As Time magazine reported, "Leiter's involvement in the firm rounds out a power-packed team of politically-connected Americans that also includes a second new board member, Devon Archer, a Democratic bundler and former adviser to John Kerry's 2004 presidential campaign. Both Archer and Hunter Biden have worked as business partners with Kerry's son-in-law, Christopher Heinz, the founding partner of Rosemont Capital, a private-equity company."
According to investigative journalism inside Ukraine, the ownership of Burisma has been traced to Privat Bank, controlled by the thuggish billionaire oligarch Ihor Kolomoysky, who was appointed by the U.S.-backed "reform" regime to be governor of Dnipropetrovsk Oblast, a south-central province of Ukraine (though Kolomoisky was eventually ousted from that post in a power struggle over control of UkrTransNafta, Ukraine's state-owned oil pipeline operator).
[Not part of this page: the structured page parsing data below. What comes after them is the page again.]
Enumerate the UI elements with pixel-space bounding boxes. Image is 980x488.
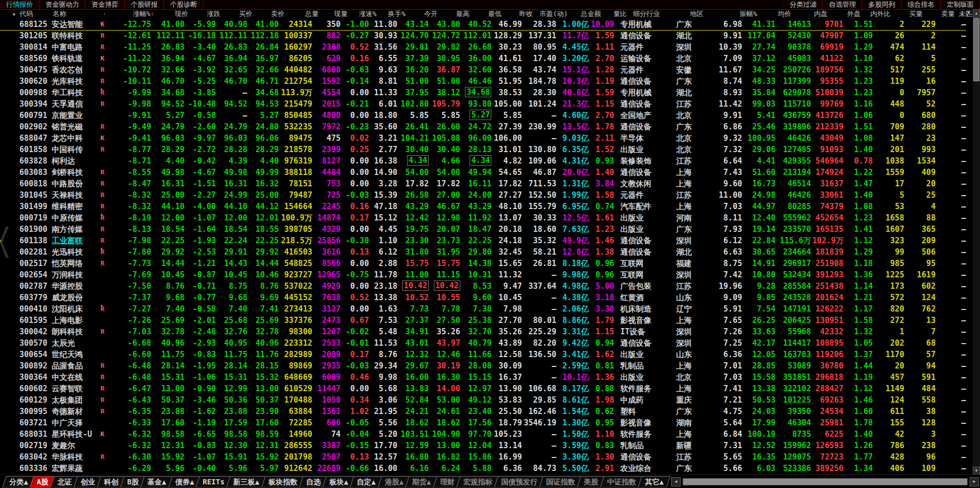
table-row[interactable]: 002281光迅科技R-7.8029.92-2.5329.9129.924165…	[0, 246, 966, 258]
table-row[interactable]: 600129太极集团R-6.4350.37-3.4650.3650.371704…	[0, 394, 966, 406]
col-header-pct[interactable]: 涨幅%↑	[116, 10, 154, 19]
help-icon[interactable]: ?	[966, 10, 970, 18]
col-header-bv[interactable]: 买量	[891, 10, 923, 19]
cell-turn: 1.63	[369, 303, 397, 315]
table-row[interactable]: 601595上海电影-7.2625.69-2.0125.6825.6933737…	[0, 315, 966, 326]
col-header-prev[interactable]: 昨收	[502, 10, 533, 19]
table-row[interactable]: 301045天禄科技R-8.3225.00-2.2724.9925.007948…	[0, 189, 966, 201]
col-header-amt[interactable]: 总金额	[568, 10, 601, 19]
table-row[interactable]: 000719中原传媒R-8.1912.00-1.0712.0012.01100.…	[0, 212, 966, 224]
table-row[interactable]: 300394天孚通信R-9.9894.52-10.4894.5294.53215…	[0, 98, 966, 110]
table-row[interactable]: 688569铁科轨道K-11.2236.94-4.6736.9436.97862…	[0, 53, 966, 64]
col-header-chg[interactable]: 涨跌	[188, 10, 220, 19]
col-header-vol[interactable]: 总量	[284, 10, 319, 19]
table-row[interactable]: 603721中广天择-6.3317.60-1.1917.5917.6072285…	[0, 417, 966, 428]
menu-item[interactable]: 个股研报	[125, 0, 164, 9]
table-row[interactable]: ▶601138工业富联R-7.9822.25-1.9322.2422.25218…	[0, 235, 966, 246]
table-row[interactable]: 688047龙芯中科K-9.4196.03-9.9796.0396.068947…	[0, 132, 966, 144]
menu-item[interactable]: 综合排名	[901, 0, 941, 9]
table-row[interactable]: 603828柯利达-8.714.40-0.424.394.40976319812…	[0, 155, 966, 167]
scrollbar-thumb[interactable]	[973, 18, 979, 81]
col-header-low[interactable]: 最低	[470, 10, 502, 19]
col-header-sv[interactable]: 卖量	[923, 10, 955, 19]
cell-ind: 专用机械	[614, 87, 669, 98]
table-row[interactable]: 601858中国科传R-8.7728.29-2.7228.2828.292185…	[0, 144, 966, 155]
col-header-high[interactable]: 最高	[438, 10, 470, 19]
cell-pe: 18.60	[522, 224, 556, 235]
footer-tab[interactable]: 国债预发行	[494, 476, 544, 487]
table-row[interactable]: 600818中路股份R-8.4716.31-1.5116.3116.327815…	[0, 178, 966, 189]
col-header-pr[interactable]: 现价	[154, 10, 188, 19]
col-header-sell[interactable]: 卖价	[252, 10, 284, 19]
menu-item[interactable]: 资金博弈	[85, 0, 125, 9]
table-row[interactable]: 688031星环科技-UK-6.3298.58-6.6598.5898.5914…	[0, 428, 966, 440]
col-header-inn[interactable]: 内盘	[791, 10, 827, 19]
col-header-idx[interactable]: ▼	[0, 10, 16, 19]
table-row[interactable]: 603336宏辉果蔬-6.295.96-0.405.965.9791264222…	[0, 463, 966, 474]
table-row[interactable]: 000410沈阳机床R-7.277.40-0.587.407.412734133…	[0, 303, 966, 315]
footer-tab[interactable]: 国证指数	[539, 476, 582, 487]
footer-tab[interactable]: 新三板▲	[227, 476, 267, 487]
footer-tab[interactable]: 其它▲	[638, 476, 671, 487]
table-row[interactable]: 300995奇德新材R-6.3523.88-1.6223.8823.906388…	[0, 406, 966, 417]
table-row[interactable]: 300475香农芯创R-10.7232.66-3.9232.6532.66440…	[0, 64, 966, 76]
col-header-avg[interactable]: 均价	[757, 10, 791, 19]
table-row[interactable]: 300570太辰光-6.6840.96-2.9340.9540.96223312…	[0, 337, 966, 349]
col-header-reg[interactable]: 地区	[683, 10, 725, 19]
footer-tab[interactable]: 板块指数	[261, 476, 304, 487]
footer-tab[interactable]: 宏观指标	[456, 476, 499, 487]
table-row[interactable]: 601900南方传媒R-8.1318.54-1.6418.5418.553987…	[0, 224, 966, 235]
scroll-down-icon[interactable]: ▼	[973, 467, 980, 475]
cell-low: 15.86	[460, 451, 492, 463]
table-row[interactable]: 300654世纪天鸿-6.6011.75-0.8311.7511.7628298…	[0, 349, 966, 360]
col-header-out[interactable]: 外盘	[827, 10, 861, 19]
col-header-buy[interactable]: 买价	[220, 10, 252, 19]
cell-sv: 13	[904, 315, 936, 326]
col-header-rat[interactable]: 内外比	[861, 10, 891, 19]
col-header-flag[interactable]: ·	[100, 10, 116, 19]
col-header-ind[interactable]: 细分行业	[627, 10, 683, 19]
col-header-qrr[interactable]: 量比	[601, 10, 627, 19]
menu-item[interactable]: 分类过滤	[783, 0, 823, 9]
table-row[interactable]: 000988华工科技R-9.9934.68-3.85—34.68113.9万45…	[0, 87, 966, 98]
col-header-code[interactable]: 代码	[16, 10, 53, 19]
table-row[interactable]: 002719麦趣尔-6.3212.31-0.8312.3012.31286555…	[0, 440, 966, 451]
table-row[interactable]: 603042华脉科技R-6.3015.92-1.0715.9115.922017…	[0, 451, 966, 463]
col-header-pe[interactable]: 市盈(动)	[533, 10, 568, 19]
table-row[interactable]: 600602云赛智联R-6.4713.00-0.9012.9913.006105…	[0, 383, 966, 394]
table-row[interactable]: 300814中富电路R-11.2526.83-3.4026.8326.84160…	[0, 41, 966, 53]
col-header-turn[interactable]: 换手%	[376, 10, 405, 19]
hscroll-track[interactable]	[683, 478, 968, 485]
table-row[interactable]: 002517恺英网络R-7.7314.44-1.2114.4314.445488…	[0, 258, 966, 269]
table-row[interactable]: 002654万润科技-7.6910.45-0.8710.4510.4692372…	[0, 269, 966, 280]
vertical-scrollbar[interactable]: ▲ ▼	[973, 9, 980, 475]
scroll-up-icon[interactable]: ▲	[973, 9, 980, 18]
table-row[interactable]: 603779威龙股份-7.379.68-0.779.689.6944515276…	[0, 292, 966, 303]
footer-tab[interactable]: 中证指数	[600, 476, 643, 487]
table-row[interactable]: 002787华源控股-7.508.76-0.718.758.7653702249…	[0, 280, 966, 292]
table-row[interactable]: 300620光库科技R-10.1146.70-5.2546.7046.71212…	[0, 76, 966, 87]
col-header-spd[interactable]: 涨速%	[348, 10, 376, 19]
col-header-name[interactable]: 名称	[53, 10, 100, 19]
menu-item[interactable]: 多股同列	[862, 0, 901, 9]
table-row[interactable]: 688125安达智能K-12.7541.00-5.9940.9841.00243…	[0, 19, 966, 30]
col-header-open[interactable]: 今开	[405, 10, 438, 19]
table-row[interactable]: 600791京能置业-9.915.27-0.58—5.2785048548000…	[0, 110, 966, 121]
col-header-amp[interactable]: 振幅%	[725, 10, 757, 19]
cell-pr: 15.31	[151, 372, 185, 383]
hscroll-left-icon[interactable]: ◀	[671, 477, 681, 486]
col-header-cur[interactable]: 现量	[319, 10, 348, 19]
table-row[interactable]: 300892品渥食品R-6.4828.14-1.9528.1428.158986…	[0, 360, 966, 372]
table-row[interactable]: 300042朗科科技R-7.0332.78-2.4832.7632.789830…	[0, 326, 966, 337]
table-row[interactable]: 603083剑桥科技R-8.5549.98-4.6749.9849.993881…	[0, 167, 966, 178]
menu-item[interactable]: 个股诊断	[164, 0, 203, 9]
table-row[interactable]: 301205联特科技R-12.61112.11-16.18112.11112.1…	[0, 30, 966, 41]
menu-item[interactable]: 行情报价	[0, 0, 39, 9]
hscroll-right-icon[interactable]: ▶	[970, 477, 979, 486]
table-row[interactable]: 300364中文在线R-6.4815.31-1.0615.3115.326486…	[0, 372, 966, 383]
menu-item[interactable]: 资金驱动力	[39, 0, 85, 9]
table-row[interactable]: 301499维科精密R-8.3244.10-4.0044.1044.121546…	[0, 201, 966, 212]
table-row[interactable]: 002902铭普光磁R-9.4924.79-2.6024.7924.805322…	[0, 121, 966, 132]
menu-item[interactable]: 定制版面	[941, 0, 980, 9]
menu-item[interactable]: 自选管理	[823, 0, 862, 9]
In a speech to Ukraine's parliament in December 2015, Biden hailed the sacrifice of the 100 or so protesters who died during the Maidan putsch in February 2014, which ousted Yanukovych, referring to the dead by their laudatory name "The Heavenly Hundred."
But Biden made no heavenly references to the estimated 10,000 people, mostly ethnic Russians, who have been slaughtered in the U.S.-encouraged "Anti-Terror Operation" waged by the coup regime against eastern Ukrainians who resisted Yanukovych's violent ouster. Nor did Biden take note that some of the Heavenly Hundred were street fighters for neo-Nazi and other far-right nationalist organizations.
But after making his sugary references to The Heavenly Hundred, Biden delivered his bitter medicine, an appeal for the parliament to continue implementing International Monetary Fund "reforms," including demands that old people work longer into their old age.
Biden said, "For Ukraine to continue to make progress and to keep the support of the international community you have to do more, as well. The big part of moving forward with your IMF program -- it requires difficult reforms. And they are difficult.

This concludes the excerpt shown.